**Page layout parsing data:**

□ □ □ □

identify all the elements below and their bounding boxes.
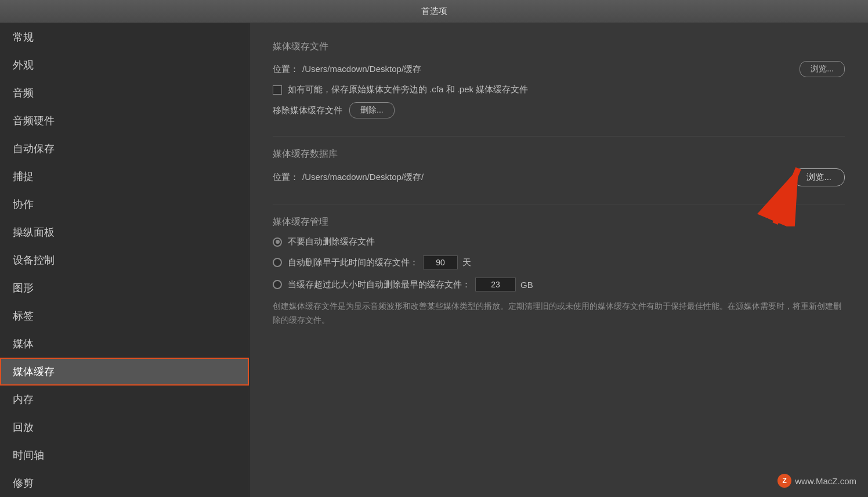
section-media-cache-database: 媒体缓存数据库 位置： /Users/macdown/Desktop/缓存/ 浏… <box>273 148 845 186</box>
browse-button-files[interactable]: 浏览... <box>800 61 845 77</box>
cfa-checkbox-label: 如有可能，保存原始媒体文件旁边的 .cfa 和 .pek 媒体缓存文件 <box>288 84 528 95</box>
sidebar-item-collaboration[interactable]: 协作 <box>0 190 249 218</box>
radio-auto-delete-time[interactable] <box>273 258 282 267</box>
sidebar-item-audio[interactable]: 音频 <box>0 79 249 107</box>
media-cache-files-title: 媒体缓存文件 <box>273 41 845 53</box>
sidebar-item-auto-save[interactable]: 自动保存 <box>0 135 249 163</box>
location-value-files: /Users/macdown/Desktop/缓存 <box>302 64 421 75</box>
sidebar-item-memory[interactable]: 内存 <box>0 386 249 413</box>
watermark-icon: Z <box>777 474 791 488</box>
sidebar-item-media-cache[interactable]: 媒体缓存 <box>0 358 249 386</box>
sidebar-item-control-panel[interactable]: 操纵面板 <box>0 218 249 246</box>
location-label-db: 位置： <box>273 172 299 183</box>
radio-row-no-delete: 不要自动删除缓存文件 <box>273 236 845 247</box>
sidebar-item-playback[interactable]: 回放 <box>0 413 249 441</box>
section-media-cache-management: 媒体缓存管理 不要自动删除缓存文件 自动删除早于此时间的缓存文件： 天 当缓存超… <box>273 216 845 327</box>
radio-no-delete-label: 不要自动删除缓存文件 <box>288 236 375 247</box>
sidebar-item-graphics[interactable]: 图形 <box>0 274 249 302</box>
sidebar-item-trim[interactable]: 修剪 <box>0 469 249 497</box>
divider-2 <box>273 204 845 204</box>
sidebar-item-general[interactable]: 常规 <box>0 23 249 51</box>
divider-1 <box>273 136 845 136</box>
media-cache-database-title: 媒体缓存数据库 <box>273 148 845 160</box>
section-media-cache-files: 媒体缓存文件 位置： /Users/macdown/Desktop/缓存 浏览.… <box>273 41 845 118</box>
location-row-files: 位置： /Users/macdown/Desktop/缓存 浏览... <box>273 61 845 77</box>
remove-row: 移除媒体缓存文件 删除... <box>273 102 845 118</box>
radio-auto-delete-size-label: 当缓存超过此大小时自动删除最早的缓存文件： <box>288 279 471 290</box>
cfa-checkbox[interactable] <box>273 85 282 95</box>
delete-button[interactable]: 删除... <box>349 102 395 118</box>
location-value-db: /Users/macdown/Desktop/缓存/ <box>302 172 424 183</box>
location-label-files: 位置： <box>273 64 299 75</box>
description-text: 创建媒体缓存文件是为显示音频波形和改善某些媒体类型的播放。定期清理旧的或未使用的… <box>273 300 845 327</box>
sidebar-item-timeline[interactable]: 时间轴 <box>0 441 249 469</box>
radio-auto-delete-size[interactable] <box>273 280 282 289</box>
watermark-text: www.MacZ.com <box>795 476 856 486</box>
checkbox-row-cfa: 如有可能，保存原始媒体文件旁边的 .cfa 和 .pek 媒体缓存文件 <box>273 84 845 95</box>
radio-row-auto-delete-size: 当缓存超过此大小时自动删除最早的缓存文件： GB <box>273 278 845 291</box>
media-cache-management-title: 媒体缓存管理 <box>273 216 845 228</box>
radio-no-delete[interactable] <box>273 237 282 247</box>
sidebar: 常规 外观 音频 音频硬件 自动保存 捕捉 协作 操纵面板 设备控制 图形 标签… <box>0 23 249 497</box>
gb-unit: GB <box>520 280 533 290</box>
sidebar-item-audio-hardware[interactable]: 音频硬件 <box>0 107 249 135</box>
watermark: Z www.MacZ.com <box>777 474 856 488</box>
browse-button-database[interactable]: 浏览... <box>793 168 845 186</box>
title-bar: 首选项 <box>0 0 868 23</box>
days-unit: 天 <box>462 257 471 268</box>
remove-label: 移除媒体缓存文件 <box>273 105 342 116</box>
sidebar-item-labels[interactable]: 标签 <box>0 302 249 330</box>
location-row-database: 位置： /Users/macdown/Desktop/缓存/ 浏览... <box>273 168 845 186</box>
sidebar-item-device-control[interactable]: 设备控制 <box>0 246 249 274</box>
window-title: 首选项 <box>421 6 447 17</box>
auto-delete-size-input[interactable] <box>475 278 516 291</box>
main-container: 常规 外观 音频 音频硬件 自动保存 捕捉 协作 操纵面板 设备控制 图形 标签… <box>0 23 868 497</box>
sidebar-item-appearance[interactable]: 外观 <box>0 51 249 79</box>
radio-auto-delete-time-label: 自动删除早于此时间的缓存文件： <box>288 257 418 268</box>
sidebar-item-media[interactable]: 媒体 <box>0 330 249 358</box>
content-area: 媒体缓存文件 位置： /Users/macdown/Desktop/缓存 浏览.… <box>249 23 868 497</box>
sidebar-item-capture[interactable]: 捕捉 <box>0 163 249 190</box>
auto-delete-days-input[interactable] <box>423 255 458 269</box>
radio-row-auto-delete-time: 自动删除早于此时间的缓存文件： 天 <box>273 255 845 269</box>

□ □ □ □

**Exercise aim:** Copy the records above exactly, leaving out every picture.

**Exercise result:**
identify all the elements below and their bounding boxes.
section-media-cache-database: 媒体缓存数据库 位置： /Users/macdown/Desktop/缓存/ 浏… <box>273 148 845 186</box>
browse-button-files[interactable]: 浏览... <box>800 61 845 77</box>
cfa-checkbox-label: 如有可能，保存原始媒体文件旁边的 .cfa 和 .pek 媒体缓存文件 <box>288 84 528 95</box>
sidebar-item-collaboration[interactable]: 协作 <box>0 190 249 218</box>
radio-auto-delete-time[interactable] <box>273 258 282 267</box>
sidebar-item-audio[interactable]: 音频 <box>0 79 249 107</box>
media-cache-files-title: 媒体缓存文件 <box>273 41 845 53</box>
sidebar-item-auto-save[interactable]: 自动保存 <box>0 135 249 163</box>
location-value-files: /Users/macdown/Desktop/缓存 <box>302 64 421 75</box>
sidebar-item-memory[interactable]: 内存 <box>0 386 249 413</box>
watermark-icon: Z <box>777 474 791 488</box>
sidebar-item-media-cache[interactable]: 媒体缓存 <box>0 358 249 386</box>
sidebar-item-control-panel[interactable]: 操纵面板 <box>0 218 249 246</box>
location-label-db: 位置： <box>273 172 299 183</box>
radio-row-no-delete: 不要自动删除缓存文件 <box>273 236 845 247</box>
sidebar-item-playback[interactable]: 回放 <box>0 413 249 441</box>
section-media-cache-management: 媒体缓存管理 不要自动删除缓存文件 自动删除早于此时间的缓存文件： 天 当缓存超… <box>273 216 845 327</box>
radio-no-delete-label: 不要自动删除缓存文件 <box>288 236 375 247</box>
sidebar-item-graphics[interactable]: 图形 <box>0 274 249 302</box>
sidebar-item-trim[interactable]: 修剪 <box>0 469 249 497</box>
divider-2 <box>273 204 845 204</box>
sidebar-item-general[interactable]: 常规 <box>0 23 249 51</box>
divider-1 <box>273 136 845 136</box>
media-cache-database-title: 媒体缓存数据库 <box>273 148 845 160</box>
section-media-cache-files: 媒体缓存文件 位置： /Users/macdown/Desktop/缓存 浏览.… <box>273 41 845 118</box>
location-row-files: 位置： /Users/macdown/Desktop/缓存 浏览... <box>273 61 845 77</box>
remove-row: 移除媒体缓存文件 删除... <box>273 102 845 118</box>
radio-auto-delete-size-label: 当缓存超过此大小时自动删除最早的缓存文件： <box>288 279 471 290</box>
cfa-checkbox[interactable] <box>273 85 282 95</box>
delete-button[interactable]: 删除... <box>349 102 395 118</box>
location-value-db: /Users/macdown/Desktop/缓存/ <box>302 172 424 183</box>
location-label-files: 位置： <box>273 64 299 75</box>
description-text: 创建媒体缓存文件是为显示音频波形和改善某些媒体类型的播放。定期清理旧的或未使用的… <box>273 300 845 327</box>
sidebar-item-timeline[interactable]: 时间轴 <box>0 441 249 469</box>
radio-auto-delete-size[interactable] <box>273 280 282 289</box>
watermark-text: www.MacZ.com <box>795 476 856 486</box>
checkbox-row-cfa: 如有可能，保存原始媒体文件旁边的 .cfa 和 .pek 媒体缓存文件 <box>273 84 845 95</box>
radio-row-auto-delete-size: 当缓存超过此大小时自动删除最早的缓存文件： GB <box>273 278 845 291</box>
media-cache-management-title: 媒体缓存管理 <box>273 216 845 228</box>
radio-no-delete[interactable] <box>273 237 282 247</box>
sidebar: 常规 外观 音频 音频硬件 自动保存 捕捉 协作 操纵面板 设备控制 图形 标签… <box>0 23 249 497</box>
gb-unit: GB <box>520 280 533 290</box>
sidebar-item-audio-hardware[interactable]: 音频硬件 <box>0 107 249 135</box>
watermark: Z www.MacZ.com <box>777 474 856 488</box>
browse-button-database[interactable]: 浏览... <box>793 168 845 186</box>
title-bar: 首选项 <box>0 0 868 23</box>
days-unit: 天 <box>462 257 471 268</box>
remove-label: 移除媒体缓存文件 <box>273 105 342 116</box>
sidebar-item-labels[interactable]: 标签 <box>0 302 249 330</box>
location-row-database: 位置： /Users/macdown/Desktop/缓存/ 浏览... <box>273 168 845 186</box>
sidebar-item-device-control[interactable]: 设备控制 <box>0 246 249 274</box>
window-title: 首选项 <box>421 6 447 17</box>
auto-delete-size-input[interactable] <box>475 278 516 291</box>
main-container: 常规 外观 音频 音频硬件 自动保存 捕捉 协作 操纵面板 设备控制 图形 标签… <box>0 23 868 497</box>
sidebar-item-appearance[interactable]: 外观 <box>0 51 249 79</box>
radio-auto-delete-time-label: 自动删除早于此时间的缓存文件： <box>288 257 418 268</box>
sidebar-item-media[interactable]: 媒体 <box>0 330 249 358</box>
content-area: 媒体缓存文件 位置： /Users/macdown/Desktop/缓存 浏览.… <box>249 23 868 497</box>
sidebar-item-capture[interactable]: 捕捉 <box>0 163 249 190</box>
auto-delete-days-input[interactable] <box>423 255 458 269</box>
radio-row-auto-delete-time: 自动删除早于此时间的缓存文件： 天 <box>273 255 845 269</box>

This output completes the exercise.